[[ DATA FOR ANALYSIS, beginning ]]

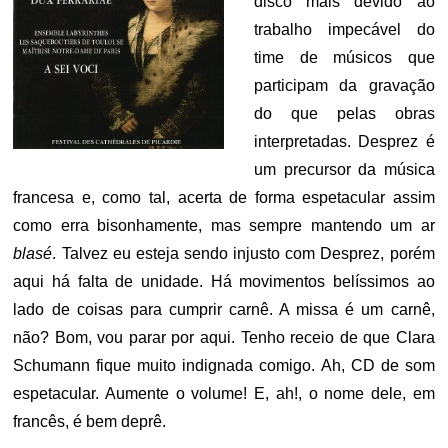
disco mais devido ao
trabalho impecável do
time de músicos que
participam da gravação
do que pelas obras
interpretadas. Desprez é
um precursor da música
francesa e, como tal, acerta de forma espetacular assim
como erra bisonhamente, mas sempre mantendo um ar
blasé
. Talvez eu esteja sendo injusto com Desprez, porém
aqui há falta de unidade. Há movimentos belíssimos ao
lado de coisas para cumprir carnê. A missa é um carnê,
não? Bom, vou parar por aqui. Tenho receio de que Clara
Schumann fique muito indignada comigo. Ah, CD de som
espetacular. Aumente o volume! E, ah!, o nome dele, em
francês, é bem deprê.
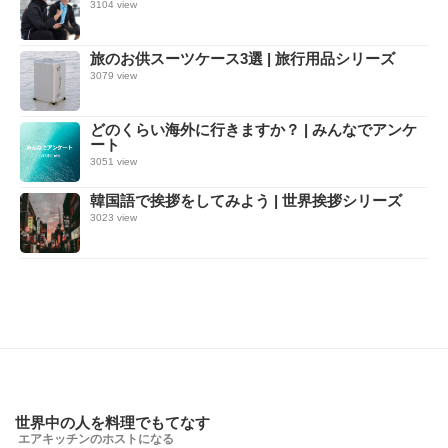
3104 view
旅のお供スーツケース3選 | 旅行用品シリーズ
3079 view
どのくらい海外に行きますか？ | みんなでアンケ
ート
3051 view
韓国語で挨拶をしてみよう | 世界挨拶シリーズ
3023 view
世界中の人を料理でもてなす
エアキッチンのホストになる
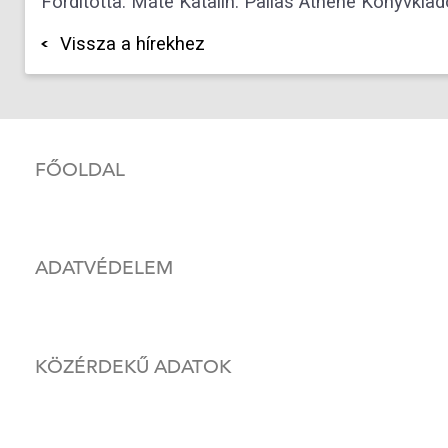
Fordította: Máté Katalin. Pallas Athéné Könyvkiad
Vissza a hírekhez
FŐOLDAL
ADATVÉDELEM
KÖZÉRDEKŰ ADATOK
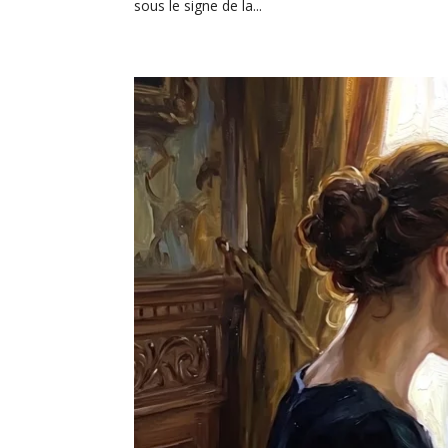
sous le signe de la...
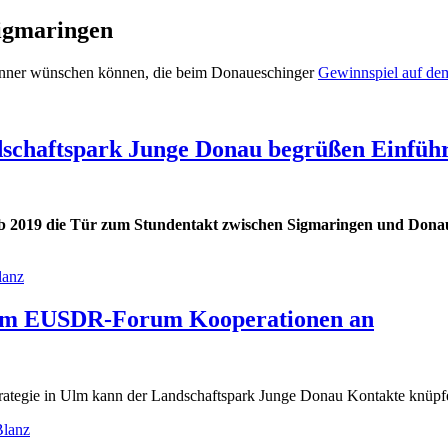
Sigmaringen
winner wünschen können, die beim Donaueschinger
Gewinnspiel auf de
schaftspark Junge Donau begrüßen Einführ
 ab 2019 die Tür zum Stundentakt zwischen Sigmaringen und Don
lanz
 dem EUSDR-Forum Kooperationen an
ategie in Ulm kann der Landschaftspark Junge Donau Kontakte knüpfe
Blanz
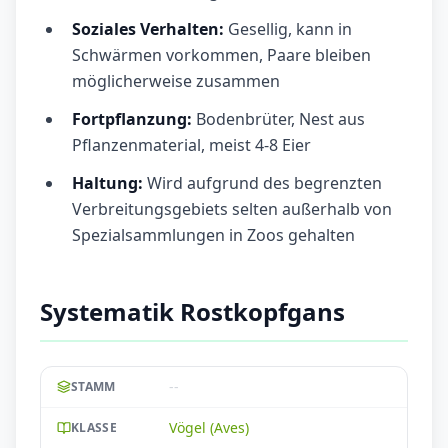
Soziales Verhalten:
Gesellig, kann in
Schwärmen vorkommen, Paare bleiben
möglicherweise zusammen
Fortpflanzung:
Bodenbrüter, Nest aus
Pflanzenmaterial, meist 4-8 Eier
Haltung:
Wird aufgrund des begrenzten
Verbreitungsgebiets selten außerhalb von
Spezialsammlungen in Zoos gehalten
Systematik Rostkopfgans
--
STAMM
Vögel (Aves)
KLASSE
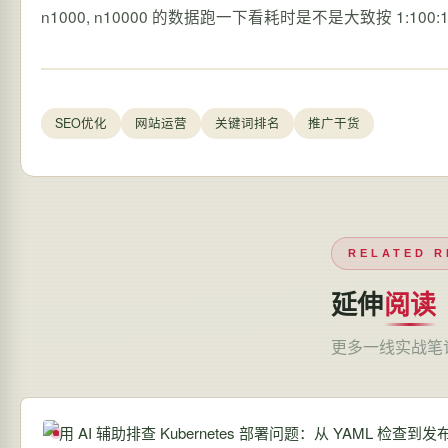
SEO优化
网站运营
关键词排名
推广干货
RELATED R
延伸
阅读
更多一线实战笔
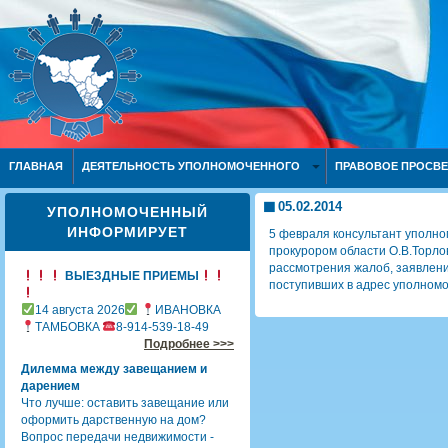
ГЛАВНАЯ
ДЕЯТЕЛЬНОСТЬ УПОЛНОМОЧЕННОГО
ПРАВОВОЕ ПРОСВ
05.02.2014
УПОЛНОМОЧЕННЫЙ
ИНФОРМИРУЕТ
5 февраля консультант уполно
прокурором области О.В.Торло
рассмотрения жалоб, заявлени
ВЫЕЗДНЫЕ ПРИЕМЫ
поступивших в адрес уполномо
14 августа 2026
ИВАНОВКА
ТАМБОВКА
8-914-539-18-49
Подробнее >>>
Дилемма между завещанием и
дарением
Что лучше: оставить завещание или
оформить дарственную на дом?
Вопрос передачи недвижимости -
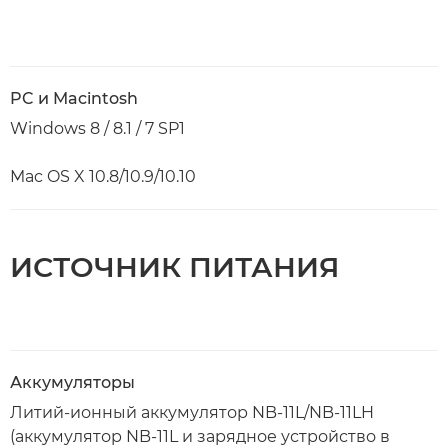
PC и Macintosh
Windows 8 / 8.1 / 7 SP1
Mac OS X 10.8/10.9/10.10
ИСТОЧНИК ПИТАНИЯ
Аккумуляторы
Литий-ионный аккумулятор NB-11L/NB-11LH
(аккумулятор NB-11L и зарядное устройство в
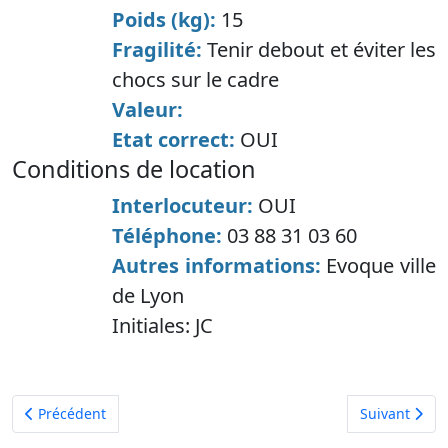
Poids (kg):
15
Fragilité:
Tenir debout et éviter les
chocs sur le cadre
Valeur:
Etat correct:
OUI
conditions de location
Interlocuteur:
OUI
Téléphone:
03 88 31 03 60
Autres informations:
Evoque ville
de Lyon
Initiales:
JC
Article précédent : Lustre mixte gaz électricité
Article suiva
Précédent
Suivant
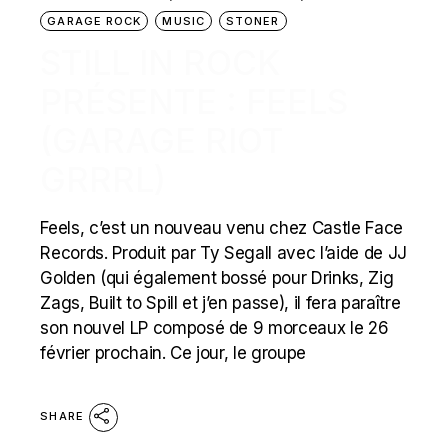
GARAGE ROCK
MUSIC
STONER
STILL IN ROCK
PRÉSENTE : FEELS
(GARAGE RIOT
GRRRL)
Feels, c’est un nouveau venu chez Castle Face
Records. Produit par Ty Segall avec l’aide de JJ
Golden (qui également bossé pour Drinks, Zig
Zags, Built to Spill et j’en passe), il fera paraître
son nouvel LP composé de 9 morceaux le 26
février prochain. Ce jour, le groupe
SHARE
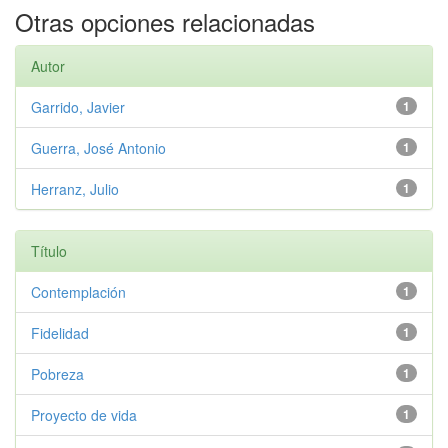
Otras opciones relacionadas
Autor
Garrido, Javier
1
Guerra, José Antonio
1
Herranz, Julio
1
Título
Contemplación
1
Fidelidad
1
Pobreza
1
Proyecto de vida
1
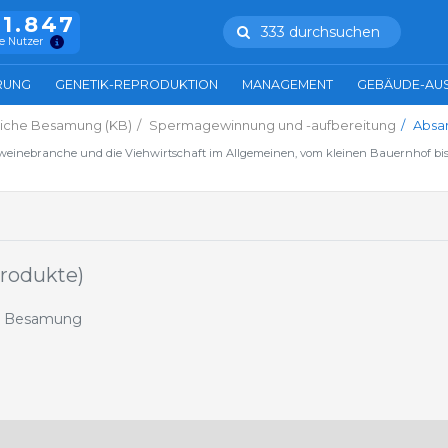
11.847
333 durchsuchen
e Nutzer
RUNG
GENETIK-REPRODUKTION
MANAGEMENT
GEBÄUDE-AU
liche Besamung (KB)
Spermagewinnung und -aufbereitung
Absam
hweinebranche und die Viehwirtschaft im Allgemeinen, vom kleinen Bauernhof bis
Produkte)
hen Besamung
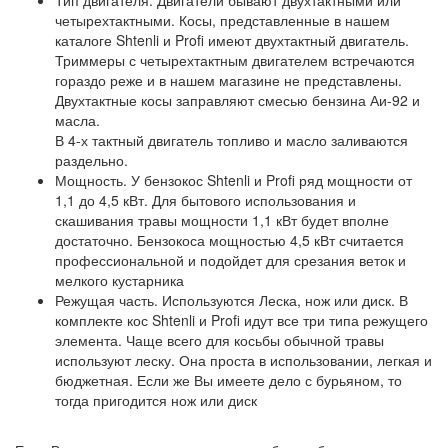
Тип двигателя. Двигатели бывают двухтактными или
четырехтактными. Косы, представленные в нашем
каталоге Shtenli и Profi имеют двухтактный двигатель.
Триммеры с четырехтактным двигателем встречаются
гораздо реже и в нашем магазине не представлены.
Двухтактные косы заправляют смесью бензина Аи-92 и
масла.
В 4-х тактный двигатель топливо и масло заливаются
раздельно.
Мощность. У бензокос Shtenli и Profi ряд мощности от
1,1 до 4,5 кВт. Для бытового использования и
скашивания травы мощности 1,1 кВт будет вполне
достаточно. Бензокоса мощностью 4,5 кВт считается
профессиональной и подойдет для срезания веток и
мелкого кустарника
Режущая часть. Используются Леска, нож или диск. В
комплекте кос Shtenli и Profi идут все три типа режущего
элемента. Чаще всего для косьбы обычной травы
используют леску. Она проста в использовании, легкая и
бюджетная. Если же Вы имеете дело с бурьяном, то
тогда пригодится нож или диск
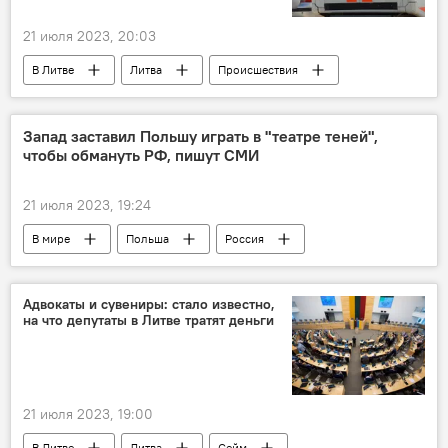
21 июля 2023, 20:03
В Литве
Литва
Происшествия
Вильнюсский район
Запад заставил Польшу играть в "театре теней",
чтобы обмануть РФ, пишут СМИ
21 июля 2023, 19:24
В мире
Польша
Россия
Политика
отношения
двусторонние отношения
Адвокаты и сувениры: стало известно,
на что депутаты в Литве тратят деньги
21 июля 2023, 19:00
В Литве
Литва
Сейм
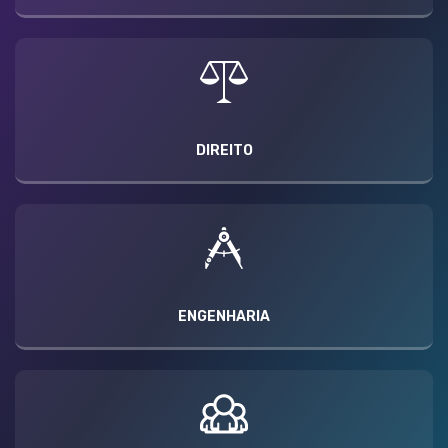
DIREITO
ENGENHARIA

[[ DATA FOR ANALYSIS, end ]]

WORK TO BE COMPLETED: Look through the material above for "Profi" and copy the lines that have it.

ANSWER BOX:
каталоге Shtenli и Profi имеют двухтактный двигатель.
Мощность. У бензокос Shtenli и Profi ряд мощности от
комплекте кос Shtenli и Profi идут все три типа режущего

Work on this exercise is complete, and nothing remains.